■ **Instructions for the task**
Transcribe the records exactly from the line with "COMUNIDAD, SE DIO INICIO A NUEVO" to the end, both included.

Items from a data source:
****************

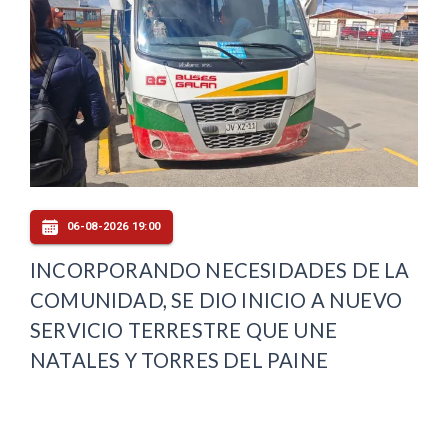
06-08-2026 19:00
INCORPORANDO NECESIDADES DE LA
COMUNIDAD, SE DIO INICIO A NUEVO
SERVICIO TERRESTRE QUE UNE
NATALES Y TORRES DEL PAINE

****************

■ **Response area**
COMUNIDAD, SE DIO INICIO A NUEVO
SERVICIO TERRESTRE QUE UNE
NATALES Y TORRES DEL PAINE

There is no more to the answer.